**Activity**.
Output exactly the line that includes "Conocida la anulación / cancelación, t" and all the lines after it through the end of the listing below, and nothing more.

**Source material**.
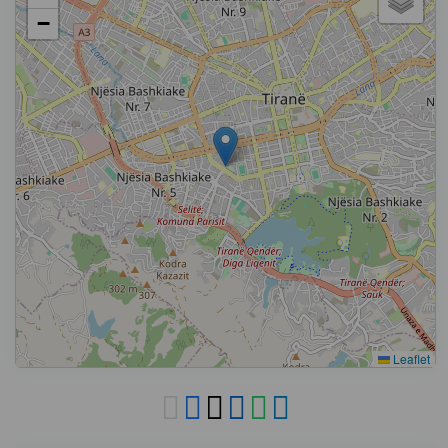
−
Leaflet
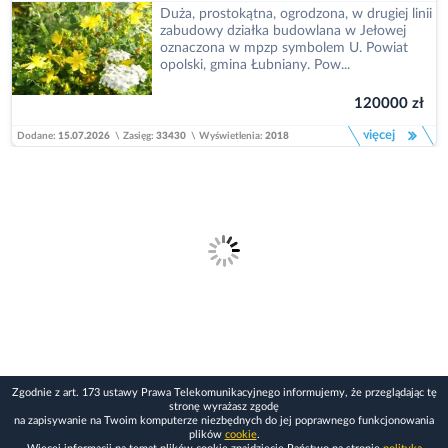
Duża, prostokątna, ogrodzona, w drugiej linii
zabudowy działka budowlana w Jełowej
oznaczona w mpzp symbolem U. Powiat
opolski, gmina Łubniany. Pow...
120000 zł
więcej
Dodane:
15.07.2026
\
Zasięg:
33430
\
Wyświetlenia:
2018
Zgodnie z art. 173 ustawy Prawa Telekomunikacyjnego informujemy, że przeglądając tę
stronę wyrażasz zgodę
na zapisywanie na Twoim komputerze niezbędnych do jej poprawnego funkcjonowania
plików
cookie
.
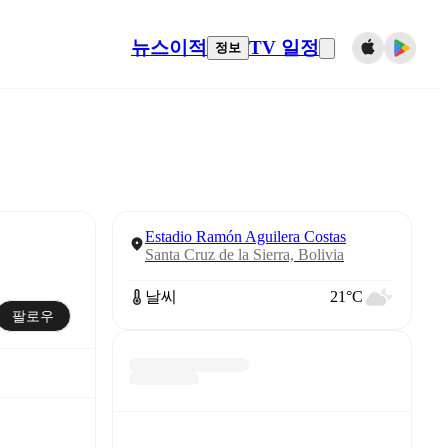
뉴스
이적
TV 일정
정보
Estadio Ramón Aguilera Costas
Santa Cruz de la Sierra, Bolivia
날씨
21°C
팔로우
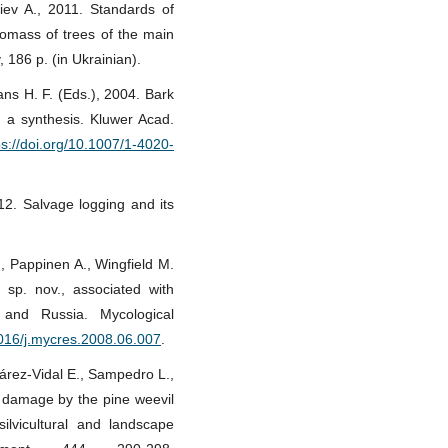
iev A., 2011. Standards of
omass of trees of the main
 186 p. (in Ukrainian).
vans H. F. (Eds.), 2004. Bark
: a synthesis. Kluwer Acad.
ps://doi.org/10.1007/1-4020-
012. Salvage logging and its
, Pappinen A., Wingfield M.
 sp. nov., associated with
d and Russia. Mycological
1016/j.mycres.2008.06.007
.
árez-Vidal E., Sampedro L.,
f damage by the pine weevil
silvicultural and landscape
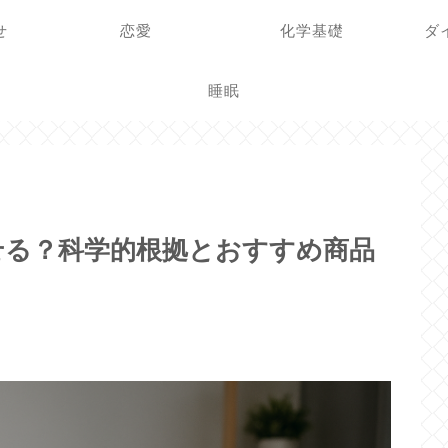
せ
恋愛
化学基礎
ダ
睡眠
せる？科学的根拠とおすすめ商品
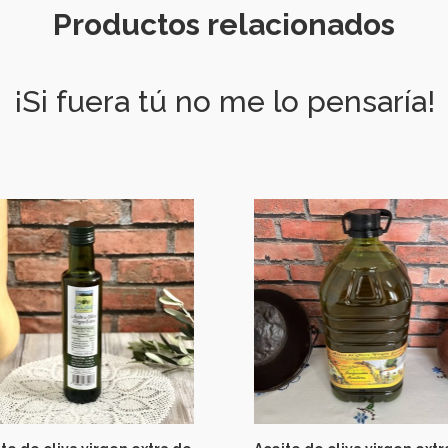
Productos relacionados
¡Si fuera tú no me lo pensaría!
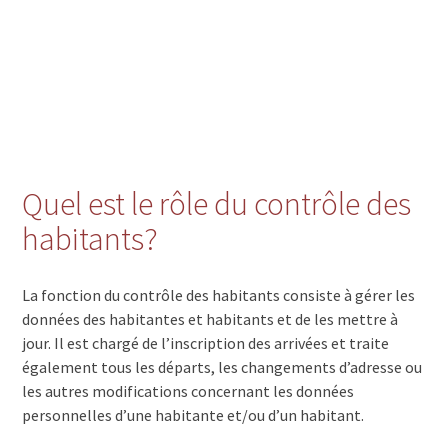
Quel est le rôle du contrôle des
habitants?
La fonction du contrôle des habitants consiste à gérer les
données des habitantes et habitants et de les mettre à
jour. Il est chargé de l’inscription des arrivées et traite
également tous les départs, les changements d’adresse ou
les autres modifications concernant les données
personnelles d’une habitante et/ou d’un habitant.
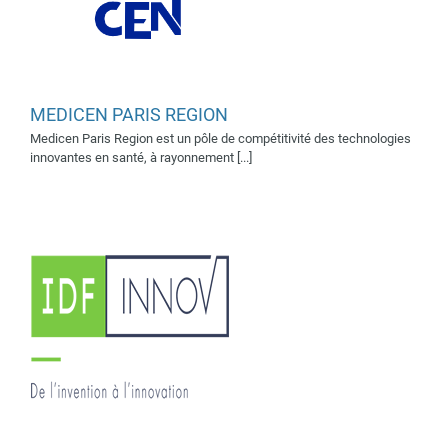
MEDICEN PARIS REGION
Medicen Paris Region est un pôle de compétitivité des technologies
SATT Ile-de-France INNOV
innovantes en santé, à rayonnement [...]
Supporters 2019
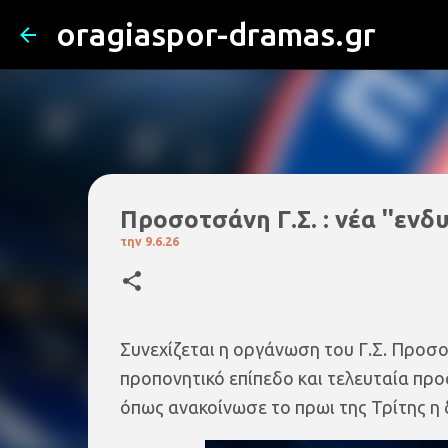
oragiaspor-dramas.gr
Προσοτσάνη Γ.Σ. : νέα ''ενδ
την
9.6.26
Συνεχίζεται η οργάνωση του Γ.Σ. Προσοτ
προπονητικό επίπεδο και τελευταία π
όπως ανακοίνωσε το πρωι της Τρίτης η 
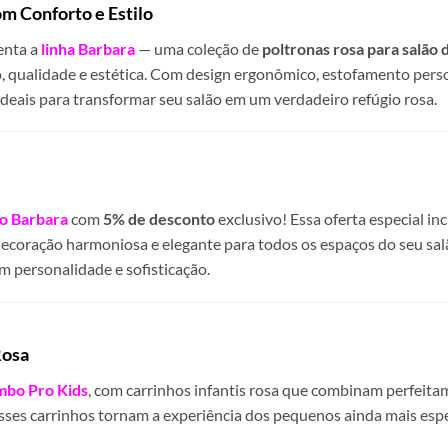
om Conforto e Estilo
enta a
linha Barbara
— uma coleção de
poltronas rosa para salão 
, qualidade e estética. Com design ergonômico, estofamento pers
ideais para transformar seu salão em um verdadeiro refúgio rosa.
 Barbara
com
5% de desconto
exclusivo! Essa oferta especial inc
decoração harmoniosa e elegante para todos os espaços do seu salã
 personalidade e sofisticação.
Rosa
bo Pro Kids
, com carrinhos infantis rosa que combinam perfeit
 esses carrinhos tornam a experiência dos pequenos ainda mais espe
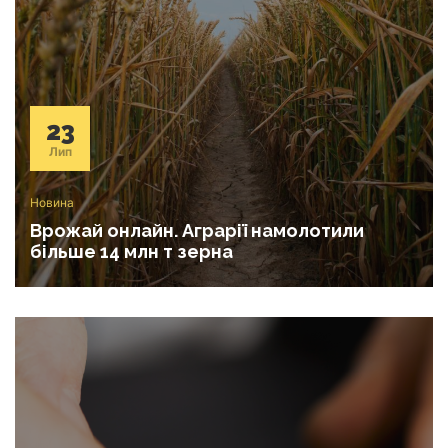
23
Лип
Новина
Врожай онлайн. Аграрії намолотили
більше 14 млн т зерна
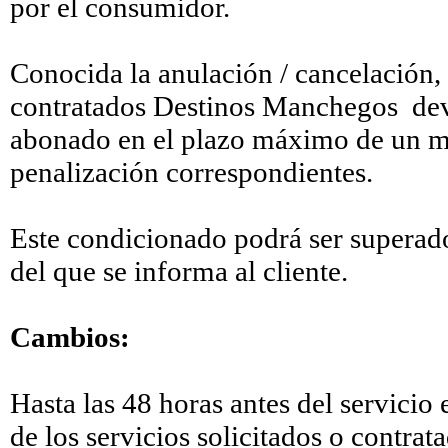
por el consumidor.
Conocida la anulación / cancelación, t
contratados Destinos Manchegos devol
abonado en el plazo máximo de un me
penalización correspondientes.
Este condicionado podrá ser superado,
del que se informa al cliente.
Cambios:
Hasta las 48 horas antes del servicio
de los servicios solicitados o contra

**Solution for this problem**.
Conocida la anulación / cancelación, t
contratados Destinos Manchegos devol
abonado en el plazo máximo de un me
penalización correspondientes.
Este condicionado podrá ser superado,
del que se informa al cliente.
Cambios:
Hasta las 48 horas antes del servicio
de los servicios solicitados o contra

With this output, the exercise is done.